> WHAT YOU ARE ASKED TO DO
Every entry must be printed again exactly, with nothing left out.

————————

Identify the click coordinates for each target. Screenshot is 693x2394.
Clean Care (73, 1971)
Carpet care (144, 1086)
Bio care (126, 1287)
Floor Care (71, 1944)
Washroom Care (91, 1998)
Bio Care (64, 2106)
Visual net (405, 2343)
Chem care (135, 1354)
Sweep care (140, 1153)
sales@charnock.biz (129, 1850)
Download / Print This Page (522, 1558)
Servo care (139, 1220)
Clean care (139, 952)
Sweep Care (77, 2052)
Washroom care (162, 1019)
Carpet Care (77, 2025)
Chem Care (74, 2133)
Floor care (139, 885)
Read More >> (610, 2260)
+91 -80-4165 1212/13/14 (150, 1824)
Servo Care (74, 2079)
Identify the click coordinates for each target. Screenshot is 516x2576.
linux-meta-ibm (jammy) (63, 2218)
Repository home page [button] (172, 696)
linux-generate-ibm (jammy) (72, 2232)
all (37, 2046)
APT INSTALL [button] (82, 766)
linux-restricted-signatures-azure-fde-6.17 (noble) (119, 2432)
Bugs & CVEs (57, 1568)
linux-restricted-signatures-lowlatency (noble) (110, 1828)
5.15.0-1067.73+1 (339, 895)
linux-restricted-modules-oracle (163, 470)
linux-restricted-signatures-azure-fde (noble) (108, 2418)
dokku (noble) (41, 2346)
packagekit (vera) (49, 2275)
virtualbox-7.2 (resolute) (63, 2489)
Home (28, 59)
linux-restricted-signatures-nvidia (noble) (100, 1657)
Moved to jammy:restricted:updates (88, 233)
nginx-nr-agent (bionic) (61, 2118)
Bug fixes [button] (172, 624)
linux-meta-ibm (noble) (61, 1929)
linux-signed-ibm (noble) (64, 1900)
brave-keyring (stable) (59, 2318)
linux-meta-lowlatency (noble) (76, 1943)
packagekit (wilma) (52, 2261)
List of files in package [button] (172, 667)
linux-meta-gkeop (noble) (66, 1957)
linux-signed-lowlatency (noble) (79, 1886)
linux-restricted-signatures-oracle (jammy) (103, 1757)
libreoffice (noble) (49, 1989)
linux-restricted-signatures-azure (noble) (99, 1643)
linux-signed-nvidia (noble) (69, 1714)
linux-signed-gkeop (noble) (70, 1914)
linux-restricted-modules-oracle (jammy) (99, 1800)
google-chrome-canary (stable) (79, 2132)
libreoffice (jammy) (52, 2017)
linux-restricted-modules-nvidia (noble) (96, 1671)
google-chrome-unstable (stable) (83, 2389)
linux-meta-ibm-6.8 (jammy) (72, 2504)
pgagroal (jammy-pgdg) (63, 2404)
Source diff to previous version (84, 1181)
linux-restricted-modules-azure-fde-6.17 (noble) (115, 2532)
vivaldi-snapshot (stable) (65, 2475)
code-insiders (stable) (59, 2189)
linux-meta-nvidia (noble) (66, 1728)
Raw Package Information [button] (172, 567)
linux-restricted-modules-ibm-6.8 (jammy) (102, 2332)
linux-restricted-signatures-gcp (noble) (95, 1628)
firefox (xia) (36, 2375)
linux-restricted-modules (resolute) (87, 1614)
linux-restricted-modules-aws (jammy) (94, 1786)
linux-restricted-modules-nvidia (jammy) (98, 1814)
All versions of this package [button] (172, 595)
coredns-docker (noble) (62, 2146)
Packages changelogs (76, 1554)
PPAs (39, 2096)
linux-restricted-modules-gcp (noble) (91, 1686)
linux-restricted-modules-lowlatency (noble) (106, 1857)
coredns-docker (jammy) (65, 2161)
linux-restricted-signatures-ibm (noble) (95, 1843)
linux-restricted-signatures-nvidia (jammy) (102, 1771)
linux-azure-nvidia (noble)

————————

> WORKED SOLUTION
Identify the click coordinates for each target. Screenshot is 693x2394.
Clean Care (73, 1971)
Carpet care (144, 1086)
Bio care (126, 1287)
Floor Care (71, 1944)
Washroom Care (91, 1998)
Bio Care (64, 2106)
Visual net (405, 2343)
Chem care (135, 1354)
Sweep care (140, 1153)
sales@charnock.biz (129, 1850)
Download / Print This Page (522, 1558)
Servo care (139, 1220)
Clean care (139, 952)
Sweep Care (77, 2052)
Washroom care (162, 1019)
Carpet Care (77, 2025)
Chem Care (74, 2133)
Floor care (139, 885)
Read More >> (610, 2260)
+91 -80-4165 1212/13/14 (150, 1824)
Servo Care (74, 2079)
Identify the click coordinates for each target. Screenshot is 516x2576.
linux-meta-ibm (jammy) (63, 2218)
Repository home page [button] (172, 696)
linux-generate-ibm (jammy) (72, 2232)
all (37, 2046)
APT INSTALL [button] (82, 766)
linux-restricted-signatures-azure-fde-6.17 (noble) (119, 2432)
Bugs & CVEs (57, 1568)
linux-restricted-signatures-lowlatency (noble) (110, 1828)
5.15.0-1067.73+1 (339, 895)
linux-restricted-modules-oracle (163, 470)
linux-restricted-signatures-azure-fde (noble) (108, 2418)
dokku (noble) (41, 2346)
packagekit (vera) (49, 2275)
virtualbox-7.2 (resolute) (63, 2489)
Home (28, 59)
linux-restricted-signatures-nvidia (noble) (100, 1657)
Moved to jammy:restricted:updates (88, 233)
nginx-nr-agent (bionic) (61, 2118)
Bug fixes [button] (172, 624)
linux-meta-ibm (noble) (61, 1929)
linux-signed-ibm (noble) (64, 1900)
brave-keyring (stable) (59, 2318)
linux-meta-lowlatency (noble) (76, 1943)
packagekit (wilma) (52, 2261)
List of files in package [button] (172, 667)
linux-meta-gkeop (noble) (66, 1957)
linux-signed-lowlatency (noble) (79, 1886)
linux-restricted-signatures-oracle (jammy) (103, 1757)
libreoffice (noble) (49, 1989)
linux-restricted-signatures-azure (noble) (99, 1643)
linux-signed-nvidia (noble) (69, 1714)
linux-signed-gkeop (noble) (70, 1914)
linux-restricted-modules-oracle (jammy) (99, 1800)
google-chrome-canary (stable) (79, 2132)
libreoffice (jammy) (52, 2017)
linux-restricted-modules-nvidia (noble) (96, 1671)
google-chrome-unstable (stable) (83, 2389)
linux-meta-ibm-6.8 (jammy) (72, 2504)
pgagroal (jammy-pgdg) (63, 2404)
Source diff to previous version (84, 1181)
linux-restricted-modules-azure-fde-6.17 (noble) (115, 2532)
vivaldi-snapshot (stable) (65, 2475)
code-insiders (stable) (59, 2189)
linux-meta-nvidia (noble) (66, 1728)
Raw Package Information [button] (172, 567)
linux-restricted-modules-ibm-6.8 (jammy) (102, 2332)
linux-restricted-signatures-gcp (noble) (95, 1628)
firefox (xia) (36, 2375)
linux-restricted-modules (resolute) (87, 1614)
linux-restricted-modules-aws (jammy) (94, 1786)
linux-restricted-modules-nvidia (jammy) (98, 1814)
All versions of this package [button] (172, 595)
coredns-docker (noble) (62, 2146)
Packages changelogs (76, 1554)
PPAs (39, 2096)
linux-restricted-modules-gcp (noble) (91, 1686)
linux-restricted-modules-lowlatency (noble) (106, 1857)
coredns-docker (jammy) (65, 2161)
linux-restricted-signatures-ibm (noble) (95, 1843)
linux-restricted-signatures-nvidia (jammy) (102, 1771)
linux-azure-nvidia (noble)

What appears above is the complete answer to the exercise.